FlashFlex: Accommodating Large Language Model Training over Heterogeneous Environment

Ran Yan,Youhe Jiang,Wangcheng Tao,Xiaonan Nie,Bin Cui,Binhang Yuan
2024-09-02
Abstract:Training large language model (LLM) is a computationally intensive task, which is typically conducted in data centers with homogeneous high-performance GPUs. This paper explores an alternative approach by deploying the training computation across heterogeneous GPUs to enable better flexibility and efficiency for heterogeneous resource utilization. To achieve this goal, we propose a novel system, FlashFlex, that can flexibly support an asymmetric partition of the parallel training computations across the scope of data-, pipeline-, and tensor model parallelism. We further formalize the allocation of asymmetric partitioned training computations over a set of heterogeneous GPUs as a constrained optimization problem and propose an efficient solution based on a hierarchical graph partitioning algorithm. Our approach can adaptively allocate asymmetric training computations across GPUs, fully leveraging the available computational power. We conduct extensive empirical studies to evaluate the performance of FlashFlex, where we find that when training LLMs at different scales (from 7B to 30B), FlashFlex can achieve comparable training MFU when running over a set of heterogeneous GPUs compared with the state of the art training systems running over a set of homogeneous high-performance GPUs with the same amount of total peak FLOPS. The achieved smallest gaps in MFU are 11.61% and 0.30%, depending on whether the homogeneous setting is equipped with and without RDMA. Our implementation is available at <a class="link-external link-https" href="https://github.com/Relaxed-System-Lab/FlashFlex" rel="external noopener nofollow">this https URL</a>.

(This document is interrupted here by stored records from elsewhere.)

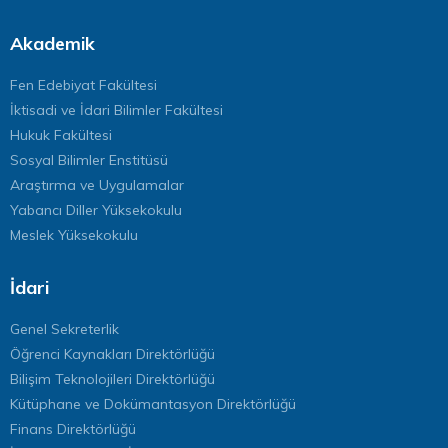
Akademik
Fen Edebiyat Fakültesi
İktisadi ve İdari Bilimler Fakültesi
Hukuk Fakültesi
Sosyal Bilimler Enstitüsü
Araştırma ve Uygulamalar
Yabancı Diller Yüksekokulu
Meslek Yüksekokulu
İdari
Genel Sekreterlik
Öğrenci Kaynakları Direktörlüğü
Bilişim Teknolojileri Direktörlüğü
Kütüphane ve Dokümantasyon Direktörlüğü
Finans Direktörlüğü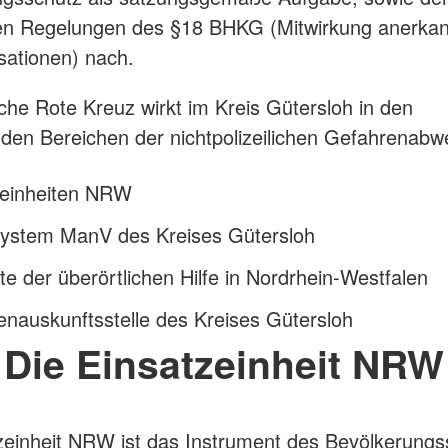
hen Regelungen des §18 BHKG (Mitwirkung anerkan
isationen) nach.
he Rote Kreuz wirkt im Kreis Gütersloh in den
den Bereichen der nichtpolizeilichen Gefahrenabw
zeinheiten NRW
lsystem ManV des Kreises Gütersloh
e der überörtlichen Hilfe in Nordrhein-Westfalen
nauskunftsstelle des Kreises Gütersloh
Die Einsatzeinheit NRW
zeinheit NRW ist das Instrument des Bevölkerung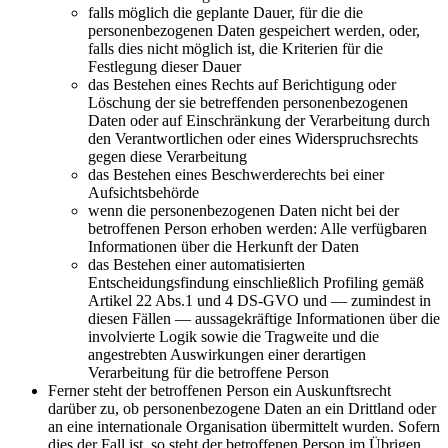
falls möglich die geplante Dauer, für die die
personenbezogenen Daten gespeichert werden, oder,
falls dies nicht möglich ist, die Kriterien für die
Festlegung dieser Dauer
das Bestehen eines Rechts auf Berichtigung oder
Löschung der sie betreffenden personenbezogenen
Daten oder auf Einschränkung der Verarbeitung durch
den Verantwortlichen oder eines Widerspruchsrechts
gegen diese Verarbeitung
das Bestehen eines Beschwerderechts bei einer
Aufsichtsbehörde
wenn die personenbezogenen Daten nicht bei der
betroffenen Person erhoben werden: Alle verfügbaren
Informationen über die Herkunft der Daten
das Bestehen einer automatisierten
Entscheidungsfindung einschließlich Profiling gemäß
Artikel 22 Abs.1 und 4 DS-GVO und — zumindest in
diesen Fällen — aussagekräftige Informationen über die
involvierte Logik sowie die Tragweite und die
angestrebten Auswirkungen einer derartigen
Verarbeitung für die betroffene Person
Ferner steht der betroffenen Person ein Auskunftsrecht
darüber zu, ob personenbezogene Daten an ein Drittland oder
an eine internationale Organisation übermittelt wurden. Sofern
dies der Fall ist, so steht der betroffenen Person im Übrigen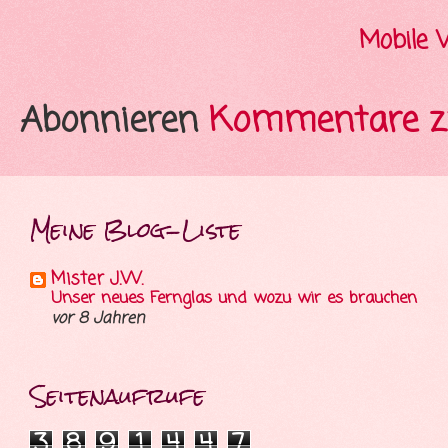
Mobile 
Abonnieren
Kommentare z
Meine Blog-Liste
Mister J.W.
Unser neues Fernglas und wozu wir es brauchen
vor 8 Jahren
Seitenaufrufe
3
8
9
1
4
4
7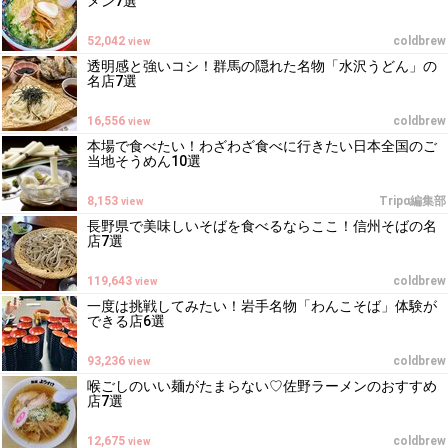
メン7選
52,042
coldbrew
view
透明感と強いコシ！群馬の隠れた名物「水沢うどん」の
名店7選
16,556
coldbrew
view
本場で食べたい！わざわざ食べに行きたい日本全国のご
当地そうめん10選
8,153
Tripα編集部
view
長野県で美味しいそばを食べるならここ！信州そばの名
店7選
119,643
coldbrew
view
一度は挑戦してみたい！岩手名物「わんこそば」体験が
できる店6選
93,236
coldbrew
view
喉ごしのいい麺がたまらない♡佐野ラーメンのおすすめ
店7選
12,675
coldbrew
view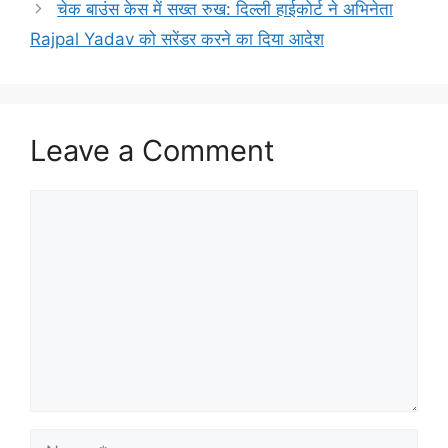
चेक बाउंस केस में सख्त रुख: दिल्ली हाईकोर्ट ने अभिनेता
Rajpal Yadav को सरेंडर करने का दिया आदेश
Leave a Comment
Comment
Name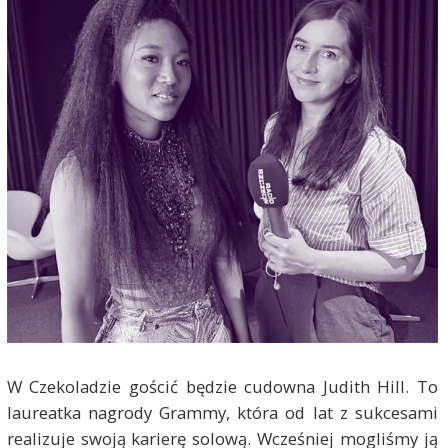
W Czekoladzie gościć będzie cudowna Judith Hill. To
laureatka nagrody Grammy, która od lat z sukcesami
realizuje swoją karierę solową. Wcześniej mogliśmy ją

Distributed, Parallel, and Cluster Computing
What problem does this paper attempt to address?
The problem that this paper attempts to solve is the inefficiency in the utilization of computing resources and the high cost during the training process of large - language models (LLMs). Specifically, traditional LLMs training usually depends on homogeneous high - performance GPU clusters within data centers, which not only limits the flexibility of training tasks but also leads to high deployment costs. To address these issues, the paper proposes a new system - FlashFlex, aiming to improve the flexibility and efficiency of LLMs training in the following ways: - **Distributed training in heterogeneous environments**: Explore the possibility of deploying parallel training computations in heterogeneous GPU environments to make better use of existing hardware resources, reduce costs, and increase resource utilization. - **Asymmetric partitioning strategy**: Support asymmetric partitioning in data parallelism, pipeline parallelism, and tensor model parallelism, thus more flexibly adapting to GPUs with different performances. - **Optimized scheduling algorithm**: Formalize the problem of training computation allocation on heterogeneous GPUs as a constrained optimization problem, and propose an effective solution based on the hierarchical graph partitioning algorithm to ensure that training tasks can fully utilize the computing capabilities of various GPUs. Through these improvements, FlashFlex can achieve performance comparable to the existing best homogeneous training systems in heterogeneous environments while significantly reducing training costs and time. For example, in the case of the same total peak FLOPS, in the LLMs training of 7B - 30B scale, the minimum MFU gap of FlashFlex is only 11.61% and 0.30% depending on whether RDMA is equipped or not. In summary, the main objective of this paper is to solve the problems of insufficient resource utilization and excessive cost in current LLMs training by introducing the FlashFlex system, thereby promoting the further development and popularization of LLMs technology.